**Task to complete**
Every line between the one containing "with child-focused accessories" and the last line of the data, both included, is to be set down exactly, and pictures are to be omitted.
=== Section Start ===
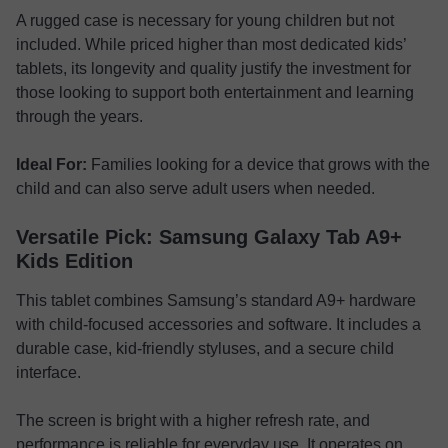
A rugged case is necessary for young children but not
included. While priced higher than most dedicated kids’
tablets, its longevity and quality justify the investment for
those looking to support both entertainment and learning
through the years.
Ideal For:
Families looking for a device that grows with the
child and can also serve adult users when needed.
Versatile Pick: Samsung Galaxy Tab A9+
Kids Edition
This tablet combines Samsung’s standard A9+ hardware
with child-focused accessories and software. It includes a
durable case, kid-friendly styluses, and a secure child
interface.
The screen is bright with a higher refresh rate, and
performance is reliable for everyday use. It operates on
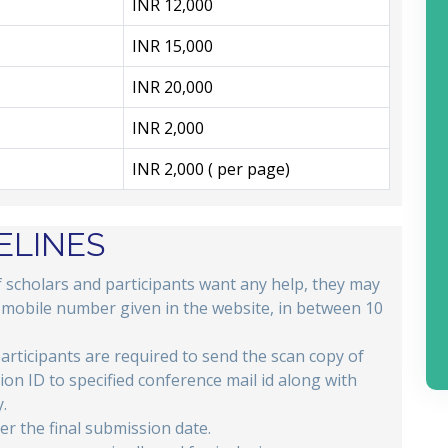
INR 12,000
INR 15,000
INR 20,000
INR 2,000
INR 2,000 ( per page)
ELINES
if scholars and participants want any help, they may
e mobile number given in the website, in between 10
participants are required to send the scan copy of
tion ID to specified conference mail id along with
.
er the final submission date.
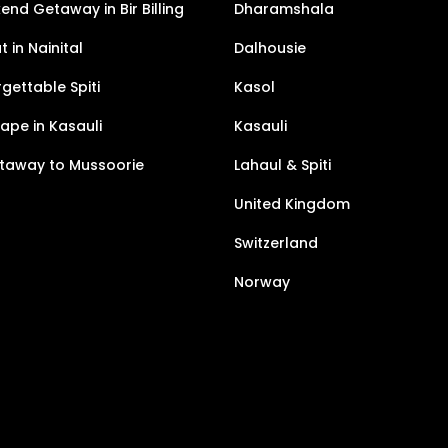
nd Getaway in Bir Billing
Dharamshala
 in Nainital
Dalhousie
gettable Spiti
Kasol
pe in Kasauli
Kasauli
taway to Mussoorie
Lahaul & Spiti
United Kingdom
Switzerland
Norway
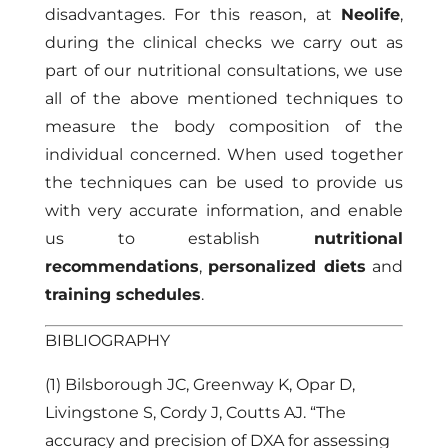
disadvantages. For this reason, at
Neolife
,
during the clinical checks we carry out as
part of our nutritional consultations, we use
all of the above mentioned techniques to
measure the body composition of the
individual concerned. When used together
the techniques can be used to provide us
with very accurate information, and enable
us to establish
nutritional
recommendations
,
personalized diets
and
training schedules
.
BIBLIOGRAPHY
(1) Bilsborough JC, Greenway K, Opar D,
Livingstone S, Cordy J, Coutts AJ. “The
accuracy and precision of DXA for assessing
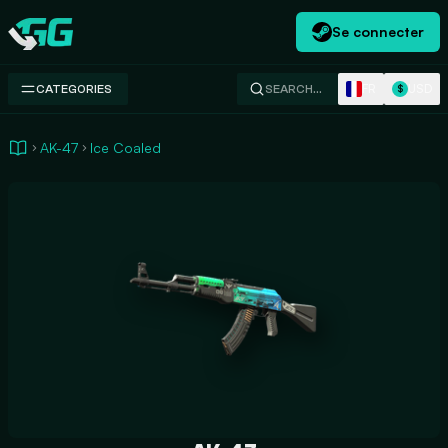
Se connecter
Swap.gg
FR
USD
CATEGORIES
SEARCH…
$
AK-47
Ice Coaled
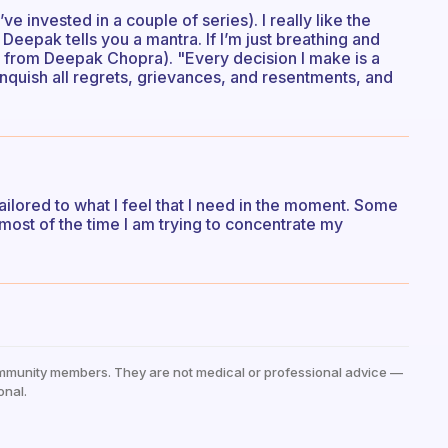
ve invested in a couple of series). I really like the
Deepak tells you a mantra. If I’m just breathing and
en from Deepak Chopra). "Every decision I make is a
inquish all regrets, grievances, and resentments, and
 tailored to what I feel that I need in the moment. Some
 most of the time I am trying to concentrate my
mmunity members. They are not medical or professional advice —
onal.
=== Section End ===
**Response below**
with child-focused accessories and software. It includes a
durable case, kid-friendly styluses, and a secure child
interface.
The screen is bright with a higher refresh rate, and
performance is reliable for everyday use. It operates on
INR 12,000
INR 15,000
INR 20,000
INR 2,000
INR 2,000 ( per page)
ELINES
if scholars and participants want any help, they may
e mobile number given in the website, in between 10
participants are required to send the scan copy of
tion ID to specified conference mail id along with
.
er the final submission date.
nd Getaway in Bir Billing
Dharamshala
 in Nainital
Dalhousie
gettable Spiti
Kasol
pe in Kasauli
Kasauli
taway to Mussoorie
Lahaul & Spiti
United Kingdom
Switzerland
Norway
disadvantages. For this reason, at
Neolife
,
during the clinical checks we carry out as
part of our nutritional consultations, we use
all of the above mentioned techniques to
measure the body composition of the
individual concerned. When used together
the techniques can be used to provide us
with very accurate information, and enable
us to establish
nutritional
recommendations
,
personalized diets
and
training schedules
.
BIBLIOGRAPHY
(1) Bilsborough JC, Greenway K, Opar D,
Livingstone S, Cordy J, Coutts AJ. “The
accuracy and precision of DXA for assessing
Se connecter
Swap.gg
FR
USD
CATEGORIES
SEARCH…
$
AK-47
Ice Coaled
ve invested in a couple of series). I really like the
Deepak tells you a mantra. If I’m just breathing and
en from Deepak Chopra). "Every decision I make is a
inquish all regrets, grievances, and resentments, and
 tailored to what I feel that I need in the moment. Some
 most of the time I am trying to concentrate my
mmunity members. They are not medical or professional advice —
onal.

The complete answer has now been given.